JACK TRIMARCO, FORMER FBI PROFILER/POLYGRAPH EXPERT: Well, Jane, I can`t speak for the locals. But FBI polygraph examiners management probably would not share with the family.

He also talks further about polys & later in the show transcript as well. [/FONT] [FONT=&quot]http://archives.cnn.com/TRANSCRIPTS/1006/29/ijvm.01.html[/FONT]
 
This was Kevin Fox, and his three year old daughter, Riley. I actually lived in the small town it all occurred in, though now I am a few miles away. To watch the reenactments of how he was treated by police (assuming he wasn't exaggerating), I'd say it would be really easy to fail something like a polygraph, and I can totally see how people might be coerced into confessing, especially when some people go through hours upon hours of this treatment.

Ugh, for those of us that didn't know, this case was only back in 2004. These posts certainly make me re-think what we know and don't know about this case. I certainly wish that TH would do an interview as so much can be gleaned from just eyeballing a person, hearing their responses - yes I know murderers all lie - but so far I've seen through every proclaimed innocent offender, and seen clearly and correctly those who have been deemed possibly involved and who I knew were not. There are just certain tells people have. In this case, well all we have are media reports, some flyers, bizarre stories and supposedly 2 failed tests. It's a :waitasec:
 
BBM. I don't see the relevancy to this case? LE hasn't said a thing about LDTs in Kyron's case, except that they won't talk about them.

I was actually asking if anyone knew if LE had said she had failed (which you answered: No), and if so have the LE ever lied to not only the suspect, but also let that false report go unanswered in the media - meaning - would LE tell TH she failed, then *not* denounce media reports that said she failed even if they knew she passed...

I don't think any of this is actually the case, but it would be interesting information if there was a precedent.
 
I was actually asking if anyone knew if LE had said she had failed (which you answered: No), and if so have the LE ever lied to not only the suspect, but also let that false report go unanswered in the media - meaning - would LE tell TH she failed, then *not* denounce media reports that said she failed even if they knew she passed...

I don't think any of this is actually the case, but it would be interesting information if there was a precedent.

She's their prime suspect, even if they refuse to declare her so. IMO, they're not going to release any information that tends to exculpate her.
 
BBM. I don't see the relevancy to this case? LE hasn't said a thing about LDTs in Kyron's case, except that they won't talk about them.
The presumption is that LE told TH she failed. There is no reason for TH to say she was told she failed, unless she was told that.
Guilty or innocent, TH would have nothing to gain by saying she was told she failed.
 
I'm not sure if this was ever answered, but I wondered how quickly an examiner can determine the results of the poly? Even if computerized, I would HOPE that the examiner would take the time to go through and verify the results.
 
The presumption is that LE told TH she failed. There is no reason for TH to say she was told she failed, unless she was told that.
Guilty or innocent, TH would have nothing to gain by saying she was told she failed.

Yes, but I was responding to what I bolded in the quote I was responding to.

Maybe there are times when LE has told the public someone has failed but they're really passed?

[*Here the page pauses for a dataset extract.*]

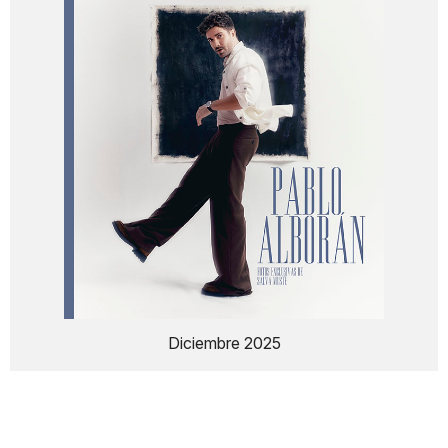
Diciembre 2025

LE hasn't told the public that Terri failed, and the poster was looking for cases LE - not the person who took the LDTs - told the public the person failed. That's why I asked the poster for clarification on why they wanted cases like that.
 
I'm not sure if this was ever answered, but I wondered how quickly an examiner can determine the results of the poly? Even if computerized, I would HOPE that the examiner would take the time to go through and verify the results.

Oh I read up about that a few weeks back because I was curious too. Part they know immediately, and part takes a while, usually not available the same day.